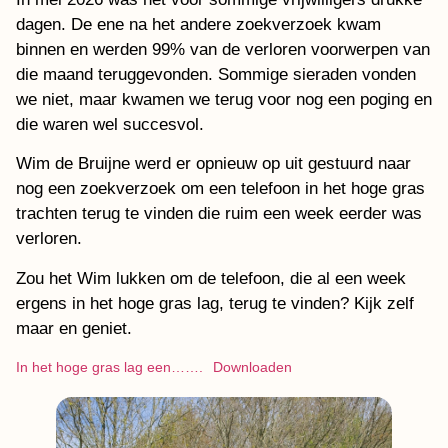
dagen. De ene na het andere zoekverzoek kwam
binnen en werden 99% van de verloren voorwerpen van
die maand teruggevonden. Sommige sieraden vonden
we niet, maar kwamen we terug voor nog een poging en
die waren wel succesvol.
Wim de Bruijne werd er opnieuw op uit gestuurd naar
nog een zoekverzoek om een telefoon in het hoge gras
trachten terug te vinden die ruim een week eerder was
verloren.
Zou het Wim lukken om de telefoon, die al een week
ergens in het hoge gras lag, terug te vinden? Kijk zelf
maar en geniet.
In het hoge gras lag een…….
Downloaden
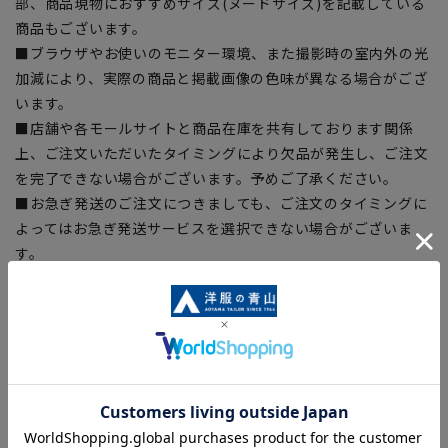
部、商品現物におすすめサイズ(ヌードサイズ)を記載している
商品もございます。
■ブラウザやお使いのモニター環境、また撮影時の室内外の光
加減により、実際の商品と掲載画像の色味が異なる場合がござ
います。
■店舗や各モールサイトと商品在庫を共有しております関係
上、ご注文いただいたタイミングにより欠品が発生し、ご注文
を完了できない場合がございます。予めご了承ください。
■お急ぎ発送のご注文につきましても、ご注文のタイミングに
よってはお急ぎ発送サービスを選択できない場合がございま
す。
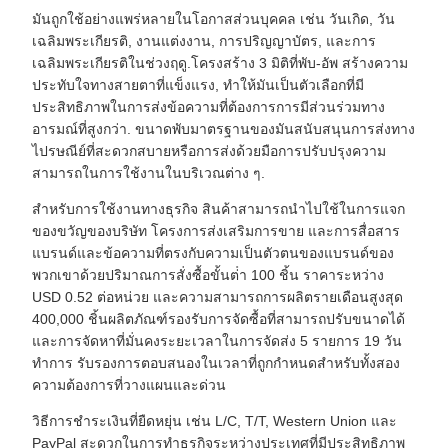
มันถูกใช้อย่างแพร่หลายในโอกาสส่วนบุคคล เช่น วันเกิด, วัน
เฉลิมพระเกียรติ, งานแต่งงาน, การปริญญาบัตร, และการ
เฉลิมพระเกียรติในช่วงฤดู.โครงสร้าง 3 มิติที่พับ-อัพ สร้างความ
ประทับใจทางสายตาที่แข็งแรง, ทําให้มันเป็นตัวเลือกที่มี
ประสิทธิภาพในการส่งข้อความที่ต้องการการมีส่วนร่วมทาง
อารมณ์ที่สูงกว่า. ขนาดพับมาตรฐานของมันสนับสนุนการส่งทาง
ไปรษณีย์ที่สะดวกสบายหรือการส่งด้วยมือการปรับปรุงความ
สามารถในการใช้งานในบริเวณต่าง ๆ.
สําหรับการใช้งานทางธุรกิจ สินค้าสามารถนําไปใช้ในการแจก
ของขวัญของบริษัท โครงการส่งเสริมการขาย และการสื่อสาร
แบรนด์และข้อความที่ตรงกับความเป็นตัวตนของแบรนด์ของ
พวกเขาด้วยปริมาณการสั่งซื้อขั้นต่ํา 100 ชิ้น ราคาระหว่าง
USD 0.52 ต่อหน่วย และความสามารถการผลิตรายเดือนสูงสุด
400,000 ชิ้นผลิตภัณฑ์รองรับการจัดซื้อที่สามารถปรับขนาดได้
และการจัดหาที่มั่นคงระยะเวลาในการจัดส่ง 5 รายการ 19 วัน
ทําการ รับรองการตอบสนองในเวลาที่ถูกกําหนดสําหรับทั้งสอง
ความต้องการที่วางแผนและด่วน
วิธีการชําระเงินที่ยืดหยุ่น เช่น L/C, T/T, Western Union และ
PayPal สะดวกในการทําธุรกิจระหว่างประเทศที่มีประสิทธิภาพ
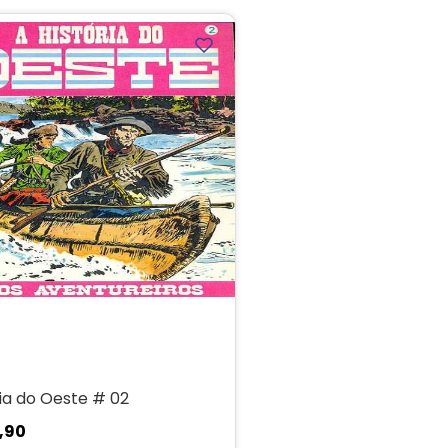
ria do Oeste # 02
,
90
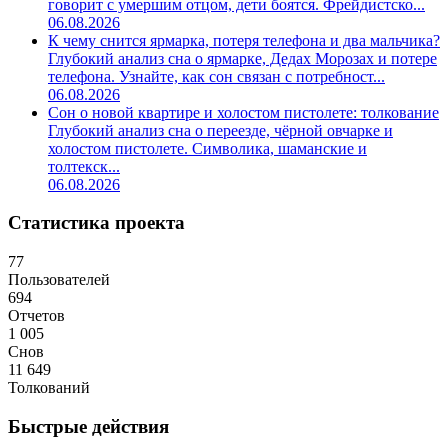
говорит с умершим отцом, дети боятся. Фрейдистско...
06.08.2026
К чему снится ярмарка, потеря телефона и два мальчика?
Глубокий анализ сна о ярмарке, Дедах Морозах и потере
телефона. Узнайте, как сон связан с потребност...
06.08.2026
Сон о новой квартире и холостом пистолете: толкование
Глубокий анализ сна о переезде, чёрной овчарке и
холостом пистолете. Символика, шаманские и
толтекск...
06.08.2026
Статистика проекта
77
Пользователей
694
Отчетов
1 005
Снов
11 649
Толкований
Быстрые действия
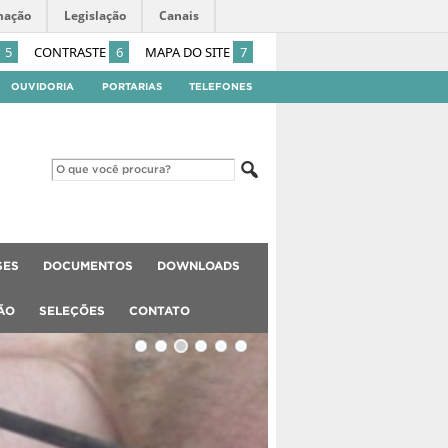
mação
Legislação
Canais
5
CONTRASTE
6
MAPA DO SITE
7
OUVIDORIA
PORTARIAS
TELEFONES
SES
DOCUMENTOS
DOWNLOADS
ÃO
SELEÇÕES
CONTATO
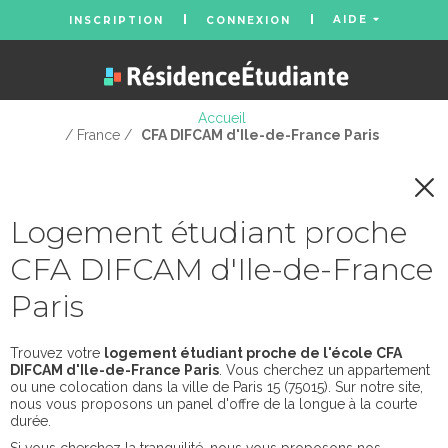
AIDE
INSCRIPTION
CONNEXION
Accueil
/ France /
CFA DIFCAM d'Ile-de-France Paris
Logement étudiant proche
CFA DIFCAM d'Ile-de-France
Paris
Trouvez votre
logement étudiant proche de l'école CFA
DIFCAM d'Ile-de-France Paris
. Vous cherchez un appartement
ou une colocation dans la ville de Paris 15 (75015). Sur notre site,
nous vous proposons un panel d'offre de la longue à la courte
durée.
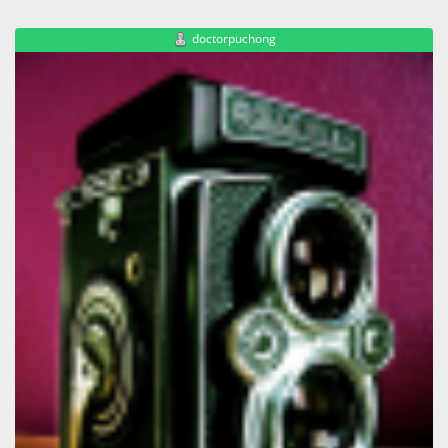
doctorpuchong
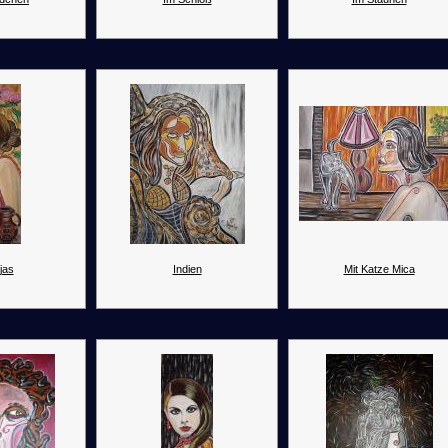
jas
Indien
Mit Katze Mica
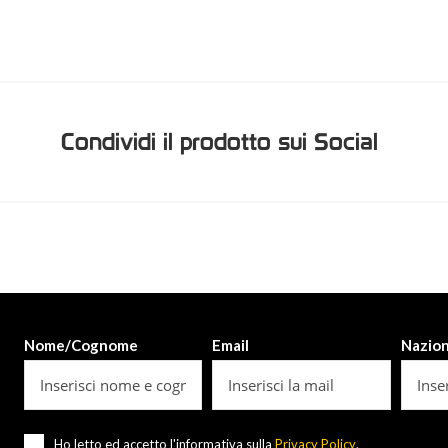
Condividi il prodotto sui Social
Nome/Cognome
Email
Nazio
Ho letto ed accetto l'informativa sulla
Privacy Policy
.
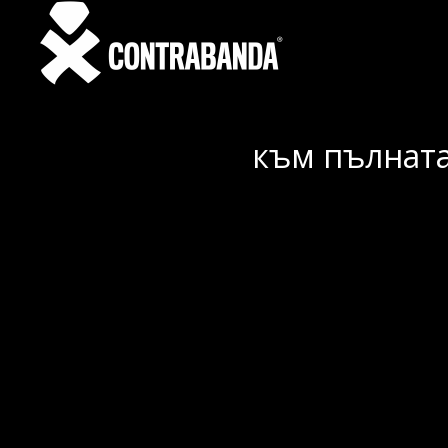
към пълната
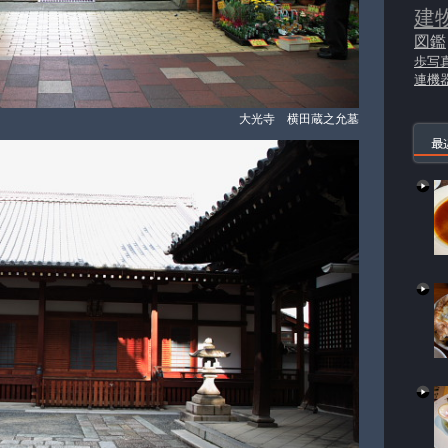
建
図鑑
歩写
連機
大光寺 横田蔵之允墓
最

• **Task requirements**: Select every line in the records above that contains the word "Глубокий".

• **Your solution**:
Глубокий анализ сна о ярмарке, Дедах Морозах и потере
Глубокий анализ сна о переезде, чёрной овчарке и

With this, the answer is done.